Volatile disinfection byproducts in indoor aquatic facilities
Researchers have identified at least 11 volatile disinfection byproducts common to chlorinated pools (see Table 1). These include inorganic chloramines, like trichloramine, along with several trihalomethanes, several halogenated nitriles, and at least one organic chloramine compound. The volatile compounds form when free chlorine reacts with certain precursor compounds in the water—mainly urea, uric acid, creatinine, and amino acids (mostly associated with sweat and urine).
Table 1
| Type | Compound |
| Inorganic Chloramines | NCl3, NHCl2, NH2Cl |
| Organic Chloramines | CH3NCl2 |
| Halonitriles | CNCl, CNBr, CNCHCl2 |
| THMs | CHCl3, CHBrCl2, CHBr2Cl, CHBr3 |
Volatile disinfection byproducts become most harmful to respiratory health when they transfer from liquid to gas form. There are multiple factors that increase the potential for this transfer to occur. One is the water quality, or the concentration of the volatile disinfection byproducts in the water. As the concentration builds up in the water, so does the potential for the transfer of the compounds from a liquid to a gas phase.
Mixing of water and air in an indoor aquatic facility also increases the transfer of volatile compounds to the air. The mixing processes are affected by several aspects of pool operations, including:
- the water circulation system;
- the number of swimmers in the pool at any given time that provide mechanical mixing of the water and the air;
- the presence of water or spray features that accomplish effective mixing of water and air; and
- the characteristics of the air handling system.
Swimmers and water or spray features are more effective than routine water circulation at transferring compounds from liquid to gas phase. This is one of the reasons why the concentration of volatile compounds in the air is often higher right after an increase in the number of swimmers.
Health symptoms associated with volatile disinfection byproducts
Breathing in volatile compounds can lead to a variety of health issues—not only for swimmers, but also for spectators, or those working at the facility. These may include:
- respiratory symptoms such as nasal irritation, coughing, and wheezing;
- shortness of breath and chest tightness;
- sore throat;
- asthma attacks;
- red, stinging eyes; and
- skin irritation and rashes.
These health issues can be particularly harmful to children, people with existing respiratory illnesses, or others who are immunocompromised, with resulting visits to emergency rooms and intensive care units.
The design and operation of indoor pool water treatment and air handling systems should provide a healthy and safe environment for the swimmers, workers, and spectators. However, existing design and operational criteria are not keeping up with current use, activities, aquatic features, and building construction requirements to provide this healthy environment.
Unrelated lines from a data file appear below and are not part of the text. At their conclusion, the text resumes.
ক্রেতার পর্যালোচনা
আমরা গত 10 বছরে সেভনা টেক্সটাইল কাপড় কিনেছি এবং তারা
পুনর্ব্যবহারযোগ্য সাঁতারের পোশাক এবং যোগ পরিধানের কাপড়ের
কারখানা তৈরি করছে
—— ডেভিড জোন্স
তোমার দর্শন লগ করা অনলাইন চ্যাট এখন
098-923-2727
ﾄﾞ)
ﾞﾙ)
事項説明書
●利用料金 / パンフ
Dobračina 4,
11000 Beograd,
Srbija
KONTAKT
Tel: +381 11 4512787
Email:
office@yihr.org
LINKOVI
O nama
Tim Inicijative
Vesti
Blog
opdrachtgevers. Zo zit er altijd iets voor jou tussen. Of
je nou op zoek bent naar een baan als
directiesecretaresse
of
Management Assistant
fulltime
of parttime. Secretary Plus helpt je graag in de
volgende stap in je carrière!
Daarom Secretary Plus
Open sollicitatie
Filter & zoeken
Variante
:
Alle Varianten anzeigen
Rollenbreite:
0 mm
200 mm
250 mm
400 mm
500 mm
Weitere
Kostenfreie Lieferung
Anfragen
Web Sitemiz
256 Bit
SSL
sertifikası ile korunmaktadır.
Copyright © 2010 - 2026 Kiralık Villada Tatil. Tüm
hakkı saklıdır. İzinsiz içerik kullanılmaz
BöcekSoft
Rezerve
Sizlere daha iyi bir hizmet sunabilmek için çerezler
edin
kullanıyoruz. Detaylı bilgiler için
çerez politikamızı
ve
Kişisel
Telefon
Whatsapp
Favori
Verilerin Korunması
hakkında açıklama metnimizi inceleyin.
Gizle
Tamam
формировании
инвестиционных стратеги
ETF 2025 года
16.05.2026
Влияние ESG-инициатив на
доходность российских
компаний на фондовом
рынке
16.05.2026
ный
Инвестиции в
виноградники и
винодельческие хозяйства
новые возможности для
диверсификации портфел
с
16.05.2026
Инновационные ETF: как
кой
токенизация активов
More research is needed to determine how to best prevent these types of adverse health events from occurring at indoor aquatic facilities.
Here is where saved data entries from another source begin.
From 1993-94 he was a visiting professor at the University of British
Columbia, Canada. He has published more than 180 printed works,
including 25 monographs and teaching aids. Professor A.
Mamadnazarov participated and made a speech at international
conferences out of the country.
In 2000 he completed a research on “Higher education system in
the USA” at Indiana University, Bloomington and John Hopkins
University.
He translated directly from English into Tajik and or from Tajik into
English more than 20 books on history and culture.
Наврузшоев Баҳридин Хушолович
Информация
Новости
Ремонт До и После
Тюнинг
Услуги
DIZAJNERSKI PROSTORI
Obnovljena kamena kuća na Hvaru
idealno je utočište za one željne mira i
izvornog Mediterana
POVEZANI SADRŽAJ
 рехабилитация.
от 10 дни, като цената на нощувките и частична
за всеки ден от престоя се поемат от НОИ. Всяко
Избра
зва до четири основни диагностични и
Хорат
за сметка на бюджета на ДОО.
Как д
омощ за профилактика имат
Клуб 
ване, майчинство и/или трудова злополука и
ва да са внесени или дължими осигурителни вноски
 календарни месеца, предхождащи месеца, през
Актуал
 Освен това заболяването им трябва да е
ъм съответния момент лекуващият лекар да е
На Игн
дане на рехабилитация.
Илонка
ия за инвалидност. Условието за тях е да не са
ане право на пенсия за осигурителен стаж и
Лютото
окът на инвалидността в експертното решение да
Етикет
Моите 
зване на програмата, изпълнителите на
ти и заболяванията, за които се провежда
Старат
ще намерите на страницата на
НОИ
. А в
The study: Monitoring and control of gas-phase trichloramine in indoor pool facilities
The Council for the Model Aquatic Health Code (CMAHC) has partnered with Purdue University and Michigan State University to conduct a study that will identify operating conditions for indoor pools that will help prevent the buildup of volatile compounds in the air and lead to air quality measurements known to be safe for swimmers and patrons. CMAHC’s indoor aquatic facility ventilation design and air quality ad hoc committee, comprised of leaders in the public health and the aquatic industry, saw a widening gap between existing ventilation standards in indoor aquatic facilities and growing aquatic needs. The committee is working with Ernest R. Blatchley III, Lee A. Rieth, professor in environmental engineering at Purdue University and principal investigator of the study, to collect data that will illustrate relationships between the operational features of indoor pool facilities and air quality.
Specifically, the study will focus on identifying design and operational characteristics that will allow indoor pools to stay at or below the safe concentrations of trichloramine in the air. The physical and chemical characteristics of trichloramine dictate it will behave similarly to other volatile compounds in indoor aquatic facilities. Therefore, it is likely the conditions that lead to effective control of trichloramine will also effectively control other volatile compounds.